The framework is not intended to simulate cognition; it is intended to simulate coordination.
DESIGN PRINCIPLES
1. Determinism
Scheduling is FIFO and single-threaded. There is no concurrency, no asynchronous dispatch, and no hidden background processes.
2. Explicit Topology
All control flow is declared in a strict S-expression DSL. There are no implicit retries, no emergent routing rules, and no hidden dependencies.
3. Bounded Self-Reflection
Workers may self-criticize and revise their outputs, but cycles are explicitly bounded via max_self_cycles.
4. Critic Gating
Critics determine whether outputs propagate forward in the graph. Critics return structured status:
{ status => 'ok' }
{ status => 'fail', critique => '...' }
5. Ping-Pong Protection
Repeated critic-worker failure loops are bounded by max_pingpong. Upon exhaustion, flow proceeds with taint annotation.
6. Auditability
Every run produces a time-stamped journal directory containing:
Archived plan
Prompts and outputs per agent
Execution log
The journal provides full replay-level transparency.
7. No Hidden State
State is owned by the Runner and passed explicitly between agents. There is no shared mutable global context.
ARCHITECTURE
The system is composed of:
- Parser
-
Tokenizes and parses the S-expression DSL into an AST.
- Compiler
-
Validates references, resolves routing, injects default limits, and constructs the executable graph.
- Runner
-
Owns execution state, performs scheduling, invokes hooks, handles LLM calls, and manages routing.
- Engine
-
Pure helper logic for guard checks and dependency resolution.
- Hook System
-
Loads dynamic hook files returning coderefs for prompts, self-critique, revision, and critic parsing.
- Journal
-
Creates and manages run directories and structured logging.
- LLM Adapter
-
Current implementation uses shell-based Ollama invocation. Adapters are intentionally isolated from orchestration logic.
DSL OVERVIEW
Plans are defined as S-expressions:
(system
(limits ...)
(entry Worker1)
(agent Worker1 ...)
(agent Critic1 ...)
)
The DSL is declarative. The graph is compiled before execution. Invalid references are rejected at compile time.
RESEARCH APPLICATIONS
Sim::Agent is appropriate for:
Structured evaluation of agent topologies
Controlled experiments in critic-based validation
Deterministic comparison of orchestration strategies
Exploration of bounded self-improvement cycles
Reproducible LLM workflow research
It is not intended as a production automation system.

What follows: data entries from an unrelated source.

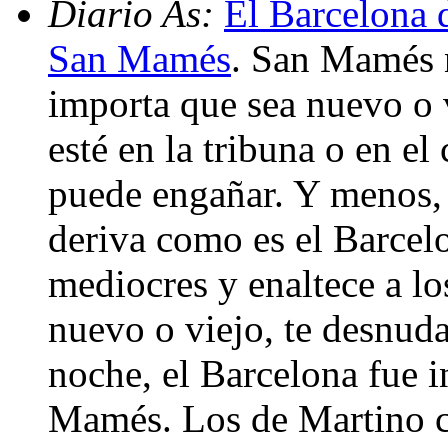
Diario As:
El Barcelona 
San Mamés
. San Mamés 
importa que sea nuevo o v
esté en la tribuna o en e
puede engañar. Y menos, 
deriva como es el Barce
mediocres y enaltece a l
nuevo o viejo, te desnuda
noche, el Barcelona fue i
Mamés. Los de Martino c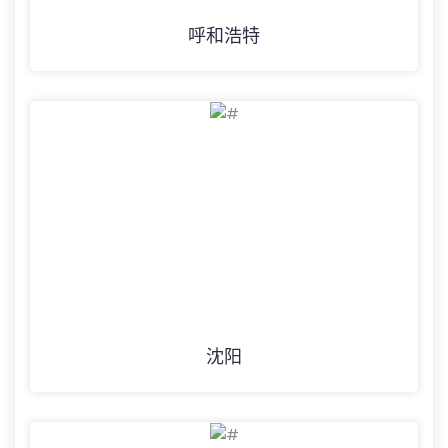
呼和浩特
沈阳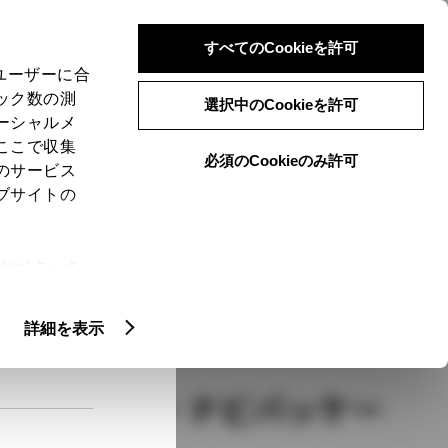
検索
メニュー
ログイン
すべてのCookieを許可
、ユーザーに合
ック数の測
選択中のCookieを許可
ーシャルメ
ここで収集
必須のCookieのみ許可
メニュー
のサービス
ブサイトの
域
未設定
ie(クッキ
、設定の変
扱いについ
クルマ情報
詳細を表示
レクションⅡ・ナビパッケー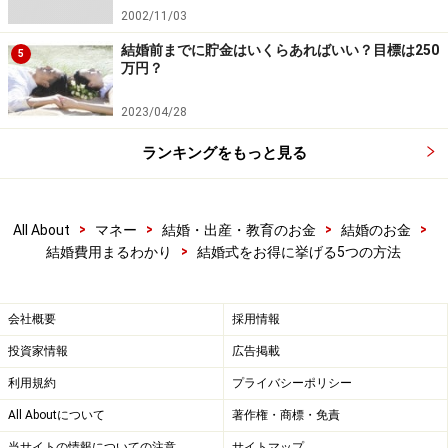
また、相談の時に予算の金額を明示することが大切。オ
2002/11/03
プションを利用した一般的な挙式では、見積額からどれ
結婚前までに貯金はいくらあればいい？目標は250
5
くらいプラスになるかをチェックしましょう。また、衣
万円？
装や引き出物などの持ち込み料も確認しておきましょ
2023/04/28
う。
ランキングをもっと見る
お得に結婚式を挙げる方法、まだまだありますよ。
次の
>
>
>
>
All About
マネー
結婚・出産・教育のお金
結婚のお金
ページ
でご紹介します。
>
結婚費用まるわかり
結婚式をお得に挙げる5つの方法
※記事内容は執筆時点のものです。最新の内容をご確認くださ
会社概要
採用情報
い。
本記事の内容は一般的な情報提供を目的としており、特定の金融
投資家情報
広告掲載
商品や投資行動を推奨するものではありません。
投資や資産運用に関する最終的なご判断はご自身の責任において
利用規約
プライバシーポリシー
行ってください。
掲載情報の正確性・完全性については十分に配慮しております
All Aboutについて
著作権・商標・免責
が、その内容を保証するものではなく、これに基づく損失・損害
当サイトの情報についての注意
サイトマップ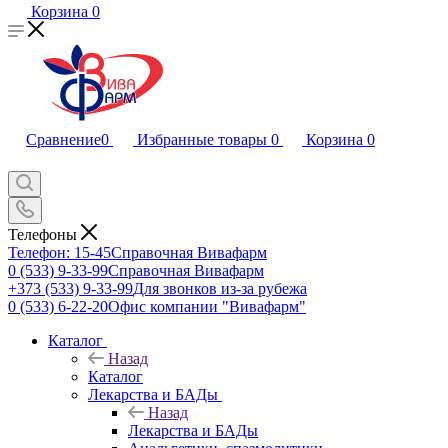
Корзина
0
Сравнение
0
Избранные товары
0
Корзина
0
Телефоны
Телефон: 15-45
Справочная Вивафарм
0 (533) 9-33-99
Справочная Вивафарм
+373 (533) 9-33-99
Для звонков из-за рубежа
0 (533) 6-22-20
Офис компании "Вивафарм"
Каталог
Назад
Каталог
Лекарства и БАДы
Назад
Лекарства и БАДы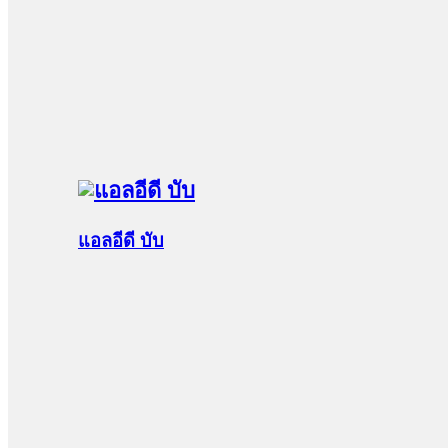
แอลอีดี บับ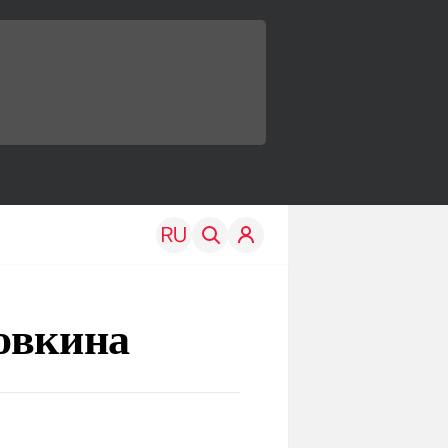
овкина
TRAVEL
EDU
Моя страна
Новости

It is a research instrument.
LIMITATIONS
No concurrency
No distributed execution
No web browsing or tool autonomy
LLM-dependent variability in content (though structure is enforced)
These constraints are deliberate.
PHILOSOPHY
Sim::Agent rejects "vibe coding" and emergent orchestration. Every transition is declared. Every loop is bounded. Every output is journaled.
The framework assumes that coordination, not creativity, is the primary engineering challenge in multi-agent systems.
FUTURE DIRECTIONS
Potential research extensions include:
Deterministic replay mode
Formal schema declaration in DSL
Structured journal export (e.g., JSON traces)
Model-agnostic adapter abstraction
Patch-based self-improvement experiments under controlled conditions
AUTHOR
Gian Luca Brunetti (2026), gianluca.brunetti@gmail.com
AI tools were used to accelerate drafting and refactoring. No changes were merged without human review; the maintainer remains the sole accountable party for correctness, security, and licensing compliance.
LICENSE
GNU General Public License, Version 3.